The importance of the ever-growing amount of data being generated in the 21st century cannot be overstated. Most of the recent developments in computational science are deeply intertwined with this increasing data availability, as a plethora of computational tools and methods have been developed with the ultimate goal of analyzing and deriving new insights from existing datasets. It goes without saying that the popularity and progress of machine learning has taken the role of data to the next level. Undoubtedly, data has become a first-class citizen within many, if not all, areas of research.

With great power comes great responsibility though. Data is produced and collected in many different ways, and it is critical to be discerning when identifying which datasets should be used and when determining how they should be applied to a research project. Notably, understanding how these datasets were created and their potential biases goes a long way toward obtaining trustworthy research output.

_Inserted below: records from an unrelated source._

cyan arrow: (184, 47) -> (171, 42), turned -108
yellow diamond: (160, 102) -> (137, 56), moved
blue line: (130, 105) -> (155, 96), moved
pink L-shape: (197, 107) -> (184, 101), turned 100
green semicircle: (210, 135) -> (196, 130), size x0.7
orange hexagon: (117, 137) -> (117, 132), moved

There are different factors that must be considered before using a dataset. Some repositories may contain limitations that researchers must be aware of depending on the types of insights they need to derive from the data. As an example, the Materials Project contains computed information on known and predicted materials, but it is not always clear if the molecules or structures are experimentally validated, meaning that some of the molecules may not be synthesizable and chemically valid1. Some public data repositories for biological sequencing data have also been shown to include misclassified sequences due to errors in the metadata submitted by users, contamination errors in the biological samples, and limitations of computational methods2. Data repositories may also contain obsolete information or have been discontinued3.

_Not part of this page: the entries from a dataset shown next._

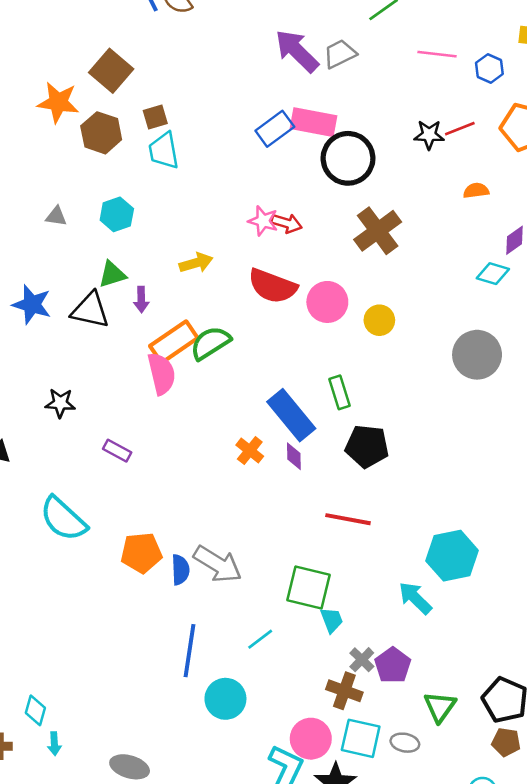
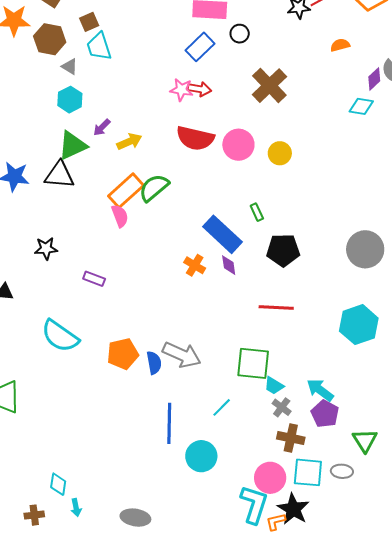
blue rectangle: (275, 129) -> (200, 47), moved
black circle: (348, 158) -> (240, 34), size x0.5
gray triangle: (56, 216) -> (70, 67), moved, turned 30
yellow arrow: (196, 263) -> (129, 141), moved
green triangle: (112, 274) -> (72, 145), size x1.4
purple arrow: (141, 299) -> (102, 127), moved, turned 54
gray circle: (477, 355) -> (365, 249), moved
pink semicircle: (162, 374) -> (120, 216), size x0.7
green rectangle: (339, 392) -> (257, 212), size x0.7
cyan arrow: (415, 598) -> (320, 390), moved
cyan trapezoid: (332, 620) -> (274, 386), turned 150
gray cross: (362, 660) -> (282, 407), moved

It is also well-established that datasets are not exempt from human bias. For instance, research has shown that datasets used for facial recognition are skewed towards certain races and genders4. In a particularly shocking instance, ImageNet — a dataset of human annotated photographs extensively used by researchers for developing computer vision algorithms — was found to have images labeled as ‘loser’, ‘alcoholic’ and even with racial slurs, which likely reflected the bias of the individuals labeling the figures5. Medical imaging datasets, which are now largely used for cancer classification and detection, have also shown alarming gender imbalance. Models trained on these medical imaging datasets have then gone on to show lower performance when tested on underrepresented groups6. Most ecological data repositories also suffer from geographical bias that arises due to researchers from specific areas majoritively contributing to these repositories7. Increasingly, fields such as wildlife conservation in ecology also use crowdsourcing for the development of data repositories, such as eMammal and Zooniverse, and these come with their own associated biases due to observer bias and contributions from non-researchers8.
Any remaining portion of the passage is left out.